CNN)- Jubilation may have met the first man pulled from the collapse Chilean mine shaft, but it was the second man rescued whose image was splashed across news websites.
Wearing sunglasses and looking more like a rock star than a miner, Mario Sepulveda, 39, punched the air after being winched in a metal pod from deep below ground. He embraced a clearly elated Chilean President Sebastian Pinera and led the crowd in rousing chants.
"No-one expected souvenirs from the second man to emerge from 69 days trapped in northern Chile's San Jose mine, " the Sydney Morning Herald reported. "But there was Mario Sepulveda, 39, only moments free of the rescue capsule, digging into a scuffed, yellow kit bag for gifts for his rescuers - rocks."
British tabloid The Sun dubbed him "Super Mario," and repeated claims that he was the "joker of the pack" who had "earlier asked rescuers to send down a blow-up doll for his colleagues."
The Sun ran its main story under a typically irreverent headline "Up, up and hooray," while many others, including The New York Times, played it straight, updating its headline as each miner each miner reached the surface.
The first rescue came after the publishing deadline for print editions of European newspapers, but many updated the drama in live online blogs.
"José Ojeda is the seventh miner to be rescued.

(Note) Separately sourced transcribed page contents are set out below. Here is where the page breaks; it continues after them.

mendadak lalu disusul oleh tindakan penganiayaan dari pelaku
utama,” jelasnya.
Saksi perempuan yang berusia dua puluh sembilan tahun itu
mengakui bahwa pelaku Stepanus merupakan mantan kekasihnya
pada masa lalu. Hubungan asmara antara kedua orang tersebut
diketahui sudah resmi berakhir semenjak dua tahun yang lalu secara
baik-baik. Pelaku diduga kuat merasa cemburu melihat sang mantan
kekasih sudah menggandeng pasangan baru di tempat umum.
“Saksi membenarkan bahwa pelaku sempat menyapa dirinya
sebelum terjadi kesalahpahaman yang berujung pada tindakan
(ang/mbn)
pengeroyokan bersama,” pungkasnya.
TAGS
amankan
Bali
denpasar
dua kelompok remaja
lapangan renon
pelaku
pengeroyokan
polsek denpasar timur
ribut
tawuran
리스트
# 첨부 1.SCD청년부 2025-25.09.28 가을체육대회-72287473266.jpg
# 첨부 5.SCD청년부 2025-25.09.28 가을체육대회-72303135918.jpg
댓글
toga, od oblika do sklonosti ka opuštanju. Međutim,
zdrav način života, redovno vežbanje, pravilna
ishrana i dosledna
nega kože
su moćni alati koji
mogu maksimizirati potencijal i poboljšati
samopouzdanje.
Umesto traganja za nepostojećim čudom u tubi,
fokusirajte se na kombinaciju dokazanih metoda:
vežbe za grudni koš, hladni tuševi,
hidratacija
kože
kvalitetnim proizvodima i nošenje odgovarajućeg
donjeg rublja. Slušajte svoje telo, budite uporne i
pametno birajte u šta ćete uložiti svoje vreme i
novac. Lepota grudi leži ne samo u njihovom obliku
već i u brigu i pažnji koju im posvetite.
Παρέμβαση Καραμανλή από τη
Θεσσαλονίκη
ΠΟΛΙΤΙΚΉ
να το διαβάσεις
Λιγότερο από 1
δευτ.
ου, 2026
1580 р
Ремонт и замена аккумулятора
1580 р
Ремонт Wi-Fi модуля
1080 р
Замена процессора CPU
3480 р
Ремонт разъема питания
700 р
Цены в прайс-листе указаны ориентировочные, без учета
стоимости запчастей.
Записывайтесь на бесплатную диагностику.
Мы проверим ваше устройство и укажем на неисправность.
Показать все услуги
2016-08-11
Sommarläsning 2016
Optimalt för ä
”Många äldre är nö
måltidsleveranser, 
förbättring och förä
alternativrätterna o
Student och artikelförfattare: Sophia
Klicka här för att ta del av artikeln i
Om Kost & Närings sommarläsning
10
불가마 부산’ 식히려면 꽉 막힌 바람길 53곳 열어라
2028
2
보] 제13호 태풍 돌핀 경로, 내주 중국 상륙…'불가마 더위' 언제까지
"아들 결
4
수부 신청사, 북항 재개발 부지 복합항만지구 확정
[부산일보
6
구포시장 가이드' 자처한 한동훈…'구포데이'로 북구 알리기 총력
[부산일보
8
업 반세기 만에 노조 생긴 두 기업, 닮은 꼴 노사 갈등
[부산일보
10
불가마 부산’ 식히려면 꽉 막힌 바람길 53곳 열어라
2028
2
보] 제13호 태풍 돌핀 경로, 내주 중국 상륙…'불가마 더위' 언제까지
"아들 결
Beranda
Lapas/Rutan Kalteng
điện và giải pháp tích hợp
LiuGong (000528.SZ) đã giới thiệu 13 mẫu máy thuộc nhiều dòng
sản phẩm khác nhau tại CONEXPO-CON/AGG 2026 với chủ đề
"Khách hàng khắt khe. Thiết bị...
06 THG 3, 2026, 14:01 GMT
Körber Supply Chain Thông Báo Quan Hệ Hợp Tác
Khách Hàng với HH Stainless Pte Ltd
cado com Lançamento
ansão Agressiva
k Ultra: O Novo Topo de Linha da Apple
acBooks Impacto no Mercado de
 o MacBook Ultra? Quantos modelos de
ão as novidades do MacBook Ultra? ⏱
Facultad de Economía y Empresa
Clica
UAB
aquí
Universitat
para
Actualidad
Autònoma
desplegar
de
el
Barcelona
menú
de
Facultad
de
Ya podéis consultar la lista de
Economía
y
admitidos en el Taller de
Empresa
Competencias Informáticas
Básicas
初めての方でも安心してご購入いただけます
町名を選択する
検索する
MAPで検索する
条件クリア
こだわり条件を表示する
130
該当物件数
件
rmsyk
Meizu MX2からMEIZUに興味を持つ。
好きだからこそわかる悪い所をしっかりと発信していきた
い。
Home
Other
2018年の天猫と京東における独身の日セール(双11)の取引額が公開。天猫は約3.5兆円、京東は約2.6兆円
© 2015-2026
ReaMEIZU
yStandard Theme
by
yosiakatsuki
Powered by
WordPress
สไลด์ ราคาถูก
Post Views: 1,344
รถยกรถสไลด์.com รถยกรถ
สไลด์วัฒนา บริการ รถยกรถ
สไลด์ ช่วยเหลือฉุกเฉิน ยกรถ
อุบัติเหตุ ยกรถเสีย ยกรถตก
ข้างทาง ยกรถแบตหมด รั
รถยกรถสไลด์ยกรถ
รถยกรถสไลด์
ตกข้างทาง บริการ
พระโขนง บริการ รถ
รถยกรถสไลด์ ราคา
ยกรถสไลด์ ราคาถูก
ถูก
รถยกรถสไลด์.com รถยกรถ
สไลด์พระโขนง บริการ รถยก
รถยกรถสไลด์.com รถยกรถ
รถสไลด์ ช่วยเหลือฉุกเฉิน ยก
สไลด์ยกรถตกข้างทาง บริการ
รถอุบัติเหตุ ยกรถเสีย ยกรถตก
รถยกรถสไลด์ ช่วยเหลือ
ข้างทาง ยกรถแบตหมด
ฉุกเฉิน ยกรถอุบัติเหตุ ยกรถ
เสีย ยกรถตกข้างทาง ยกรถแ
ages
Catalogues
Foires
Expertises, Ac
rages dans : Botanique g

He waves a smudgy Chilean flag. Very calm and now a big smile and a big hug for his stepdaughter, "blogged the Guardian newspaper, noting the scale of the event was similar to the "media hullabaloo" in the U.S. over the rescue of a toddler Jessica McClure from an eight-inch pipe in 1987.
By the eighth rescue, Germany's Spiegel had updated its leading headline to read "Miracle in the Desert," while, for a time, France's La Tribune relegated the Chile rescue to its second article as the nation entered a second day of strikes.
Spain's El Mundo led with a mosaic of black and white images of the 33 miners which turned to color as each was rescued, under the headline "Welcome to Life."
Australian press called on the expert opinion of two men who survived two weeks trapped almost one kilometer down a gold mine in Tasmania four years ago.
Todd Russell and Brant Webb emerged as heroes after their ordeal, but have told of their struggle to move on. "These guys in Chile they're going to have to start unloading because otherwise they're going to build it up and it's going to become a little time bomb in them, and that's what breaks up marriages and families and ultimately yourself," Webb told Sky News.
Tasmanian newspaper The Mercury reported that residents of the small mining town of Beaconsfield, where the men were trapped, would be "glued to coverage of the Chilean mine rescue today."
"We are in that same unknown territory," Retired Uniting Church minister Frances Seen said. "They are going through the same sort of thing that we've gone through -- the waiting and the delays."